| TASK |
Your reply should hold the line containing "我が家の子どもべやには、私のドリームマップが飾ってあります。" and every later line of the records, reproduced exactly, and no other lines.

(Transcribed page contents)
▼

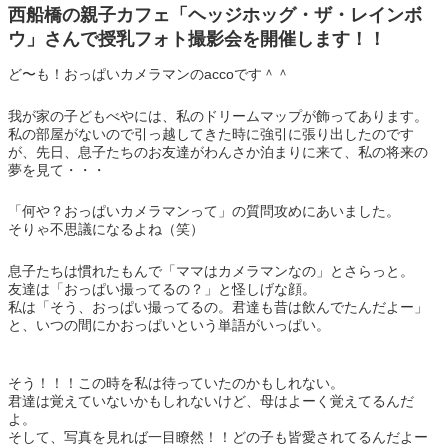
西船橋の親子カフェ「ヘッジホッグ・ザ・レインボ
ウ」さんで授乳フォト撮影会を開催します！！
ど〜も！おっぱいカメラマンのaccoです＾＾
我が家の子どもべやには、私のドリームマップが飾ってあります。
私の部屋がないので引っ越してきた時に強引に張り出したのです
が、先日、息子たちのお友達がわんさか泊まりに来て、私の将来の
夢を見て・・・
「何や？おっぱいカメラマンって」の質問攻めにあいました。
そりゃ不思議になるよね（笑）
息子たちは慣れたもんで「ママはカメラマンなの」とさらっと。
友達は「おっぱい撮ってるの？」と怪しげな顔。
私は「そう、おっぱい撮ってるの。君達も昔は飲んでたんだよー」
と、いつの間にかおっぱいという単語がいっぱい。
そう！！！この時を私は待っていたのかもしれない。
君達は覚えていないかもしれないけど、母はよーく覚えてるんだ
よ。
そして、写真を見れば一目瞭然！！どの子も皆愛されてるんだよー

▲

| ANSWER SPACE |
我が家の子どもべやには、私のドリームマップが飾ってあります。
私の部屋がないので引っ越してきた時に強引に張り出したのです
が、先日、息子たちのお友達がわんさか泊まりに来て、私の将来の
夢を見て・・・
「何や？おっぱいカメラマンって」の質問攻めにあいました。
そりゃ不思議になるよね（笑）
息子たちは慣れたもんで「ママはカメラマンなの」とさらっと。
友達は「おっぱい撮ってるの？」と怪しげな顔。
私は「そう、おっぱい撮ってるの。君達も昔は飲んでたんだよー」
と、いつの間にかおっぱいという単語がいっぱい。
そう！！！この時を私は待っていたのかもしれない。
君達は覚えていないかもしれないけど、母はよーく覚えてるんだ
よ。
そして、写真を見れば一目瞭然！！どの子も皆愛されてるんだよー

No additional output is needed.